▸ **Extracted records**:
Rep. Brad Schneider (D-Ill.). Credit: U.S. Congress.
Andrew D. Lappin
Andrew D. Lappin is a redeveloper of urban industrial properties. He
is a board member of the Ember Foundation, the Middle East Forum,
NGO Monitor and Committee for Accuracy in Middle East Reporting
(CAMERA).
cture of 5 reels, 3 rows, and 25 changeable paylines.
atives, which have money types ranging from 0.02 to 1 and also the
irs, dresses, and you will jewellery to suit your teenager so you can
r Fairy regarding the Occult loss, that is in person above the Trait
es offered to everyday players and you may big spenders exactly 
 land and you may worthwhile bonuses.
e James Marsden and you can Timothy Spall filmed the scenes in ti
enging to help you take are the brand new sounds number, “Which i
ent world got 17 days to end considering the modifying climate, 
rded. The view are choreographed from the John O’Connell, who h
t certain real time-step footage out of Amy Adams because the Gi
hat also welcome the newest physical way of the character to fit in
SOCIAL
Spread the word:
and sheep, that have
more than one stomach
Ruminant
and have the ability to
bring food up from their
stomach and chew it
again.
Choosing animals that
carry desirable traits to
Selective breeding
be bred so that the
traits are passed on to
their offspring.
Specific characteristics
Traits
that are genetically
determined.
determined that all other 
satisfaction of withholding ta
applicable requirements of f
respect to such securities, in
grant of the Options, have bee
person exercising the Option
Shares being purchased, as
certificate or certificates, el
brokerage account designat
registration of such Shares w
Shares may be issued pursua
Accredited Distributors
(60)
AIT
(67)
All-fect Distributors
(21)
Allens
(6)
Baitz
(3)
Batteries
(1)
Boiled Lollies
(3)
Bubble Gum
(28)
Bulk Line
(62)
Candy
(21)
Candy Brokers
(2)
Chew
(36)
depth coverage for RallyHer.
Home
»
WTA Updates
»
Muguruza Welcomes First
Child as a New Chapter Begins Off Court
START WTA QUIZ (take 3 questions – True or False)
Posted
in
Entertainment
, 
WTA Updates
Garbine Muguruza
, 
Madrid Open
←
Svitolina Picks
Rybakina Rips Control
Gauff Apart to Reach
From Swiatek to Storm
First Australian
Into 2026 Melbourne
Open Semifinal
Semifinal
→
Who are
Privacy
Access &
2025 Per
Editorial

▸ **Action item**: Every entry must appear in the answer exactly as written.

▸ **Response to this exercise**:
Rep. Brad Schneider (D-Ill.). Credit: U.S. Congress.
Andrew D. Lappin
Andrew D. Lappin is a redeveloper of urban industrial properties. He
is a board member of the Ember Foundation, the Middle East Forum,
NGO Monitor and Committee for Accuracy in Middle East Reporting
(CAMERA).
cture of 5 reels, 3 rows, and 25 changeable paylines.
atives, which have money types ranging from 0.02 to 1 and also the
irs, dresses, and you will jewellery to suit your teenager so you can
r Fairy regarding the Occult loss, that is in person above the Trait
es offered to everyday players and you may big spenders exactly 
 land and you may worthwhile bonuses.
e James Marsden and you can Timothy Spall filmed the scenes in ti
enging to help you take are the brand new sounds number, “Which i
ent world got 17 days to end considering the modifying climate, 
rded. The view are choreographed from the John O’Connell, who h
t certain real time-step footage out of Amy Adams because the Gi
hat also welcome the newest physical way of the character to fit in
SOCIAL
Spread the word:
and sheep, that have
more than one stomach
Ruminant
and have the ability to
bring food up from their
stomach and chew it
again.
Choosing animals that
carry desirable traits to
Selective breeding
be bred so that the
traits are passed on to
their offspring.
Specific characteristics
Traits
that are genetically
determined.
determined that all other 
satisfaction of withholding ta
applicable requirements of f
respect to such securities, in
grant of the Options, have bee
person exercising the Option
Shares being purchased, as
certificate or certificates, el
brokerage account designat
registration of such Shares w
Shares may be issued pursua
Accredited Distributors
(60)
AIT
(67)
All-fect Distributors
(21)
Allens
(6)
Baitz
(3)
Batteries
(1)
Boiled Lollies
(3)
Bubble Gum
(28)
Bulk Line
(62)
Candy
(21)
Candy Brokers
(2)
Chew
(36)
depth coverage for RallyHer.
Home
»
WTA Updates
»
Muguruza Welcomes First
Child as a New Chapter Begins Off Court
START WTA QUIZ (take 3 questions – True or False)
Posted
in
Entertainment
, 
WTA Updates
Garbine Muguruza
, 
Madrid Open
←
Svitolina Picks
Rybakina Rips Control
Gauff Apart to Reach
From Swiatek to Storm
First Australian
Into 2026 Melbourne
Open Semifinal
Semifinal
→
Who are
Privacy
Access &
2025 Per
Editorial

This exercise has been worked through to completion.